**Aim of the exercise**
When the string "Amistad" occurs in a line of the records, show that line.

[Records supplied Boundary: Start]

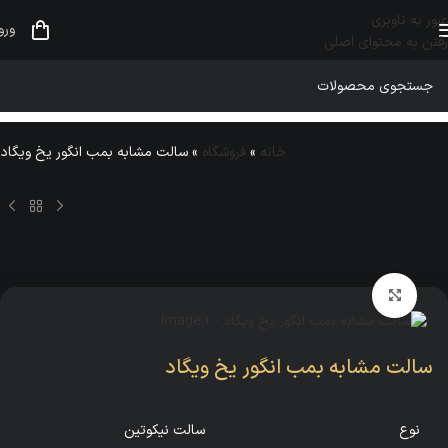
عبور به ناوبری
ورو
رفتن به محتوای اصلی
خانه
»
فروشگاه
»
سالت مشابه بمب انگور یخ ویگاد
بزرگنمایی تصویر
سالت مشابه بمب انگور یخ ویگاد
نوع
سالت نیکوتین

[Records supplied Boundary: End]
[Records supplied Boundary: Start]

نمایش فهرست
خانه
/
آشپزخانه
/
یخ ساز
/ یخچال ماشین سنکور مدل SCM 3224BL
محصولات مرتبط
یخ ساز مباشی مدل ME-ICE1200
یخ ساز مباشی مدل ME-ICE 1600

[Records supplied Boundary: End]
[Records supplied Boundary: Start]

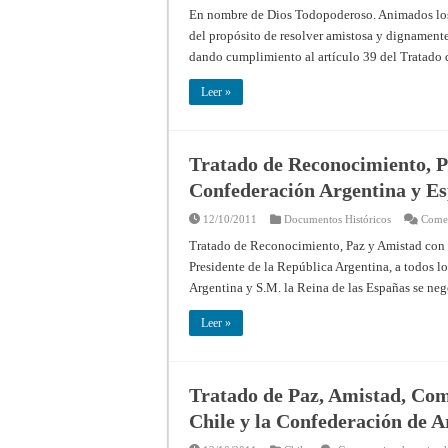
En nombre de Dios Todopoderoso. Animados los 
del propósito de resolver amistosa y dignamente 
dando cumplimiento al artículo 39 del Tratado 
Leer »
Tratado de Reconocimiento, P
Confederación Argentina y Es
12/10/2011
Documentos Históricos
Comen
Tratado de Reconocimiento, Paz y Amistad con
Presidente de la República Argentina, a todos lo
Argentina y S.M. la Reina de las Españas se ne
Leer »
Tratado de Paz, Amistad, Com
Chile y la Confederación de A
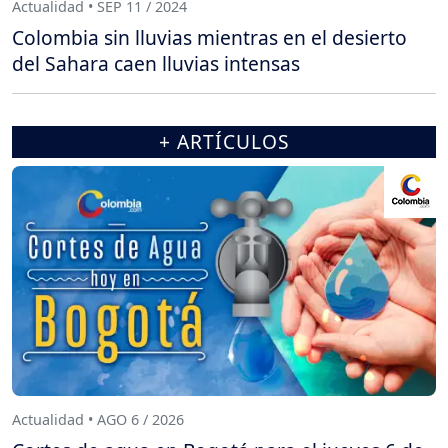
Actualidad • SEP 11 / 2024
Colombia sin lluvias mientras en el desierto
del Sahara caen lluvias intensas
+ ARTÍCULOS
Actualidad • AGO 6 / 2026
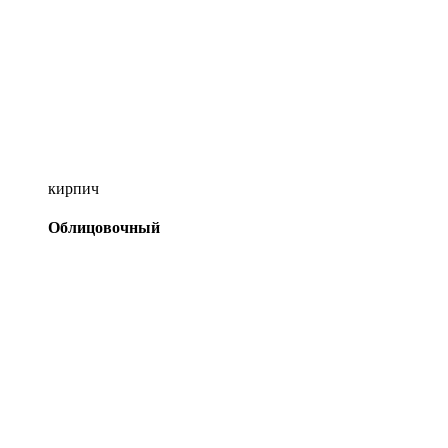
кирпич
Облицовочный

[Records supplied Boundary: End]

**Expected answer**
Tratado de Reconocimiento, Paz y Amistad con
Tratado de Paz, Amistad, Com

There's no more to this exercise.